In reality, Candid Camera is a metaphor for what is happening today, namely, we are all on candid cameras. Cameras are pervasive—in stores, streets, airports, toll booths, and police cars—embedded everywhere we go in the name of security. To be sure, we are still navigating our way through the early years of the Age of Terrorism and a rising epidemic of domestic violence. However uncomfortable we might be with these intrusions into our lives, and while we might not smile about being on one of these candid cameras, most Americans are willing to let security trump privacy. On the eve of the New York City Marathon, Police Commissioner Ray Kelly revealed that the NYPD had mounted free-standing cameras, 2,100 in all, along the 26-mile route. After what happened at the Boston Marathon in April, when images of the bombers were captured by a camera mounted on a department store, no one was complaining.
But the collection of data about the American people goes much further than capturing our images. No different than the use of cameras, the collection of massive amounts of data is part of a concerted effort to afford us greater security. The National Security Agency (NSA) is vacuuming every scrap of information about us, our opponents, and friends overseas. It is one thing for the NSA to spy on those living outside of our borders. Spying has been going on since the dawn of civilization. But it is a far different story when it comes to the NSA’s collection of data about ordinary citizens. The NSA is vacuuming all of our communications— phone calls, Web searches, Facebook and Twitter messaging—in essence, everything we send out and receive.
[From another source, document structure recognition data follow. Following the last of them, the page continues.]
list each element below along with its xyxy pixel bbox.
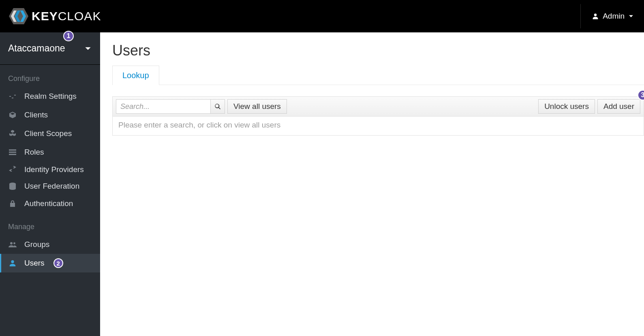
tab-lookup[interactable]: Lookup [112,66,159,85]
svg-point-9 [13,242,15,245]
view-all-users-button[interactable]: View all users [227,99,287,114]
svg-rect-5 [9,152,16,153]
sidebar-item-label: Realm Settings [24,92,77,101]
sidebar-item-label: Groups [24,240,49,249]
chevron-down-icon [629,14,633,19]
sidebar-item-label: Identity Providers [24,164,84,176]
cubes-icon [8,130,17,137]
sidebar-item-client-scopes[interactable]: Client Scopes [0,124,100,143]
sidebar-item-authentication[interactable]: Authentication [0,194,100,213]
unlock-users-button[interactable]: Unlock users [538,99,595,114]
realm-name: Ataccamaone [8,43,65,54]
user-label: Admin [603,12,625,21]
sidebar-section-manage: Manage [0,213,100,235]
search-button[interactable] [210,99,225,114]
sidebar-item-identity-providers[interactable]: Identity Providers [0,162,100,178]
database-icon [8,183,17,190]
sidebar-item-label: Users [24,259,45,268]
brand-text: KEYCLOAK [32,9,101,23]
list-icon [8,149,17,155]
group-icon [8,241,17,248]
lock-icon [8,200,17,207]
search-wrap [116,99,225,114]
sidebar-item-clients[interactable]: Clients [0,106,100,124]
sidebar: Ataccamaone 1 Configure Realm Settings C… [0,32,100,336]
sidebar-item-realm-settings[interactable]: Realm Settings [0,87,100,106]
user-icon [8,259,17,267]
exchange-icon [8,166,17,172]
main-content: Users Lookup View all users Unlock users… [100,32,644,336]
svg-point-8 [10,242,13,245]
keycloak-logo-icon [8,7,29,25]
tabs: Lookup [112,66,644,85]
add-user-button[interactable]: Add user 3 [597,99,640,114]
brand[interactable]: KEYCLOAK [8,7,101,25]
sliders-icon [8,93,17,100]
users-empty-hint: Please enter a search, or click on view … [112,117,644,136]
sidebar-item-label: Roles [24,148,44,157]
sidebar-item-user-federation[interactable]: User Federation [0,178,100,195]
callout-badge-2: 2 [53,258,63,268]
callout-badge-3: 3 [638,90,644,100]
sidebar-item-label: Authentication [24,199,73,208]
user-icon [592,13,599,19]
callout-badge-1: 1 [63,31,74,41]
svg-rect-4 [9,149,16,151]
topbar-right: Admin [580,0,633,32]
user-menu[interactable]: Admin [592,12,633,21]
chevron-down-icon [85,45,91,52]
realm-selector[interactable]: Ataccamaone 1 [0,32,100,65]
users-toolbar: View all users Unlock users Add user 3 [112,96,644,117]
sidebar-item-label: Clients [24,111,48,119]
sidebar-item-users[interactable]: Users 2 [0,254,100,272]
topbar-divider [580,4,581,28]
search-input[interactable] [116,99,210,114]
svg-rect-6 [9,154,16,155]
sidebar-section-configure: Configure [0,65,100,87]
sidebar-item-roles[interactable]: Roles [0,143,100,162]
sidebar-item-label: Client Scopes [24,129,72,138]
sidebar-item-groups[interactable]: Groups [0,235,100,254]
search-icon [214,103,221,110]
sidebar-item-label: User Federation [24,181,79,192]
topbar: KEYCLOAK Admin [0,0,644,32]
cube-icon [8,111,17,119]
add-user-label: Add user [603,102,634,111]
page-title: Users [112,42,644,59]
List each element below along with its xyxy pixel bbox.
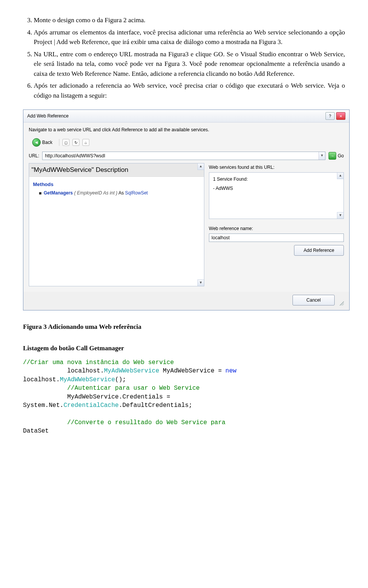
dialog-footer: Cancel — [23, 292, 349, 310]
code-comment: //Autenticar para usar o Web Service — [23, 385, 200, 392]
close-button[interactable]: ✕ — [336, 112, 345, 120]
back-label: Back — [42, 139, 53, 146]
ref-name-label: Web reference name: — [209, 225, 344, 232]
code-text: MyAdWebService = — [159, 368, 225, 374]
window-controls: ? ✕ — [325, 112, 345, 120]
method-params: ( EmployeeID As int ) — [74, 190, 117, 196]
list-item: Após arrumar os elementos da interface, … — [34, 28, 345, 47]
list-item: Monte o design como o da Figura 2 acima. — [34, 15, 345, 25]
go-button[interactable]: → Go — [329, 152, 344, 160]
code-text: localhost. — [23, 368, 104, 374]
ref-name-input[interactable] — [209, 234, 344, 242]
scroll-up-icon[interactable]: ▲ — [337, 173, 343, 179]
figure-number: Figura 3 — [23, 323, 47, 330]
listing-header: Listagem do botão Call Getmanager — [23, 343, 345, 353]
code-comment: //Converte o resulltado do Web Service p… — [23, 419, 225, 426]
found-label: Web services found at this URL: — [209, 164, 344, 171]
url-label: URL: — [29, 152, 39, 159]
dialog-title-text: Add Web Reference — [27, 113, 69, 119]
figure-text: Adicionando uma Web referência — [47, 323, 141, 330]
help-button[interactable]: ? — [325, 112, 335, 120]
method-item: GetManagers ( EmployeeID As int ) As Sql… — [39, 189, 196, 196]
figure-caption: Figura 3 Adicionando uma Web referência — [23, 322, 345, 332]
instruction-list: Monte o design como o da Figura 2 acima.… — [23, 15, 345, 100]
separator — [59, 139, 59, 146]
go-label: Go — [338, 152, 344, 159]
methods-header: Methods — [33, 181, 196, 188]
code-text: MyAdWebService.Credentials = — [23, 394, 170, 400]
home-icon[interactable]: ⌂ — [82, 139, 89, 146]
back-arrow-icon: ◄ — [32, 138, 41, 147]
add-web-reference-dialog: Add Web Reference ? ✕ Navigate to a web … — [23, 109, 350, 310]
code-text: .DefaultCredentials; — [119, 402, 192, 409]
dialog-titlebar: Add Web Reference ? ✕ — [23, 110, 349, 122]
url-combo[interactable]: ▼ — [42, 152, 325, 160]
cancel-button[interactable]: Cancel — [292, 295, 335, 305]
list-item: Após ter adicionado a referencia ao Web … — [34, 81, 345, 100]
method-return[interactable]: SqlRowSet — [125, 190, 148, 196]
service-description-panel: ▲ "MyAdWWebService" Description Methods … — [29, 163, 204, 286]
url-input[interactable] — [43, 152, 319, 160]
services-found-panel: ▲ 1 Service Found: - AdWWS ▼ — [209, 172, 344, 219]
stop-icon[interactable]: ◻ — [62, 139, 69, 146]
back-button[interactable]: ◄ Back — [29, 137, 56, 148]
code-type: CredentialCache — [64, 402, 119, 409]
nav-toolbar: ◄ Back ◻ ↻ ⌂ — [29, 137, 344, 148]
list-item: Na URL, entre com o endereço URL mostrad… — [34, 49, 345, 79]
resize-grip-icon[interactable] — [338, 300, 344, 305]
go-arrow-icon: → — [329, 152, 336, 160]
add-reference-button[interactable]: Add Reference — [294, 245, 344, 256]
method-as: As — [118, 190, 124, 196]
code-text: DataSet — [23, 428, 49, 434]
code-comment: //Criar uma nova instância do Web servic… — [23, 359, 174, 366]
code-text: localhost. — [23, 376, 60, 383]
code-type: MyAdWWebService — [104, 368, 159, 374]
service-title: "MyAdWWebService" Description — [29, 163, 204, 177]
code-listing: //Criar uma nova instância do Web servic… — [23, 358, 345, 436]
bullet-icon — [39, 192, 41, 194]
scroll-down-icon[interactable]: ▼ — [337, 212, 343, 219]
code-text: (); — [115, 376, 126, 383]
method-name[interactable]: GetManagers — [44, 190, 73, 196]
dialog-description: Navigate to a web service URL and click … — [29, 126, 344, 133]
code-keyword: new — [225, 368, 237, 374]
found-service: - AdWWS — [213, 185, 335, 192]
chevron-down-icon[interactable]: ▼ — [319, 152, 325, 160]
scroll-down-icon[interactable]: ▼ — [197, 279, 204, 286]
url-row: URL: ▼ → Go — [29, 152, 344, 160]
screenshot-figure: Add Web Reference ? ✕ Navigate to a web … — [23, 109, 345, 310]
scroll-up-icon[interactable]: ▲ — [197, 163, 204, 170]
code-text: System.Net. — [23, 402, 64, 409]
code-type: MyAdWWebService — [60, 376, 115, 383]
found-count: 1 Service Found: — [213, 176, 335, 183]
refresh-icon[interactable]: ↻ — [72, 139, 79, 146]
When we contracted with purveyors of computer websites, Google and others, we never imagined that our searches and all sorts of electronic communications, more often than not the minutiae of our lives, would be of any interest to the government. This being said, it is in this minutiae where the NSA hopes to find key words, nuggets so-to-speak, which when connected with other data will lead not to our doorstep but to the doorstep of those who plan to do harm.
A Congressional committee has recommended limitations on this surveillance and we have been assured that the government is not opening our mail or listening to our calls. We are still protected by the Fourth Amendment and a long list of legal decisions that protect us from unreasonable searches without probable cause. Still, some argue that in time, we will move in the direction of a quasi-totalitarian society as the collection of our data accelerates. Such allegations have been aired before. However, while many people were shocked to learn what the NSA has been doing, it has not coalesced into a tidal wave of protest, with most of us believing it just may be necessary in this new environment where we have come to learn security remains conditional.
It’s Candid Camera on an epic scale, and we can only hope that we can smile about our long cherished desire for privacy being preserved.